THE TASK ::
Please write out all the data that follows exactly, without the pictures.

DATA PROVIDED ::
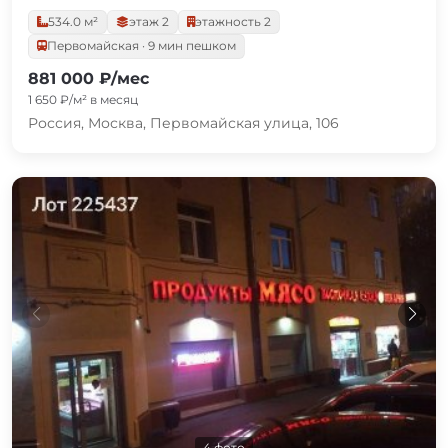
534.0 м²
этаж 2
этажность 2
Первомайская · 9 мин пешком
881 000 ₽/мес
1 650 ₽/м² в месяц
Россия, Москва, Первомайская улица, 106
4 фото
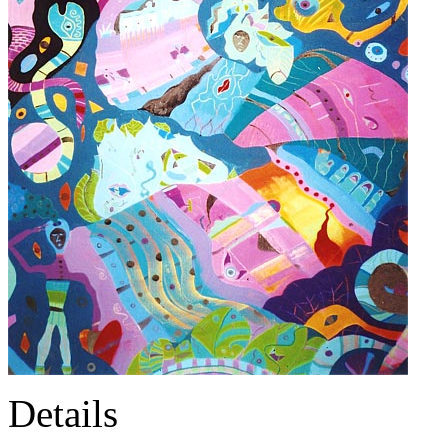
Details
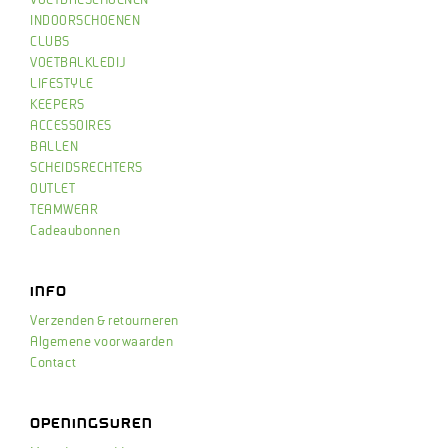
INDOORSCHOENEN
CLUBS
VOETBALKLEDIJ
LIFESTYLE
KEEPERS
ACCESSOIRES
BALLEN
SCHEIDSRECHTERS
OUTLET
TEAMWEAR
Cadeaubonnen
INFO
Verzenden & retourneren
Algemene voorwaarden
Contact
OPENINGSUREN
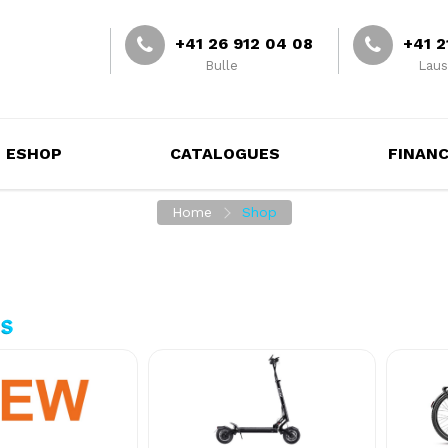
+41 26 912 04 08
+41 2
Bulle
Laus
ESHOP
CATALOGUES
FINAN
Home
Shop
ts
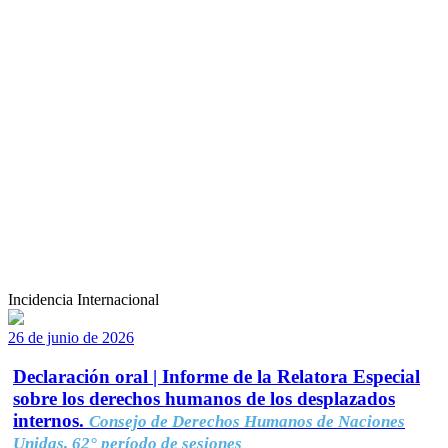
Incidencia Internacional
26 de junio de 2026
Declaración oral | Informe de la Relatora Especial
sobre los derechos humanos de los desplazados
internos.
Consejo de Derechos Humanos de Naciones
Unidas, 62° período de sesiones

RESULT OF THIS TASK ::
534.0 м²
этаж 2
этажность 2
Первомайская · 9 мин пешком
881 000 ₽/мес
1 650 ₽/м² в месяц
Россия, Москва, Первомайская улица, 106
4 фото
Details
INDOORSCHOENEN
CLUBS
VOETBALKLEDIJ
LIFESTYLE
KEEPERS
ACCESSOIRES
BALLEN
SCHEIDSRECHTERS
OUTLET
TEAMWEAR
Cadeaubonnen
INFO
Verzenden & retourneren
Algemene voorwaarden
Contact
OPENINGSUREN
+41 26 912 04 08
+41 2
Bulle
Laus
ESHOP
CATALOGUES
FINAN
Home
Shop
ts
Incidencia Internacional
26 de junio de 2026
Declaración oral | Informe de la Relatora Especial
sobre los derechos humanos de los desplazados
internos.
Consejo de Derechos Humanos de Naciones
Unidas, 62° período de sesiones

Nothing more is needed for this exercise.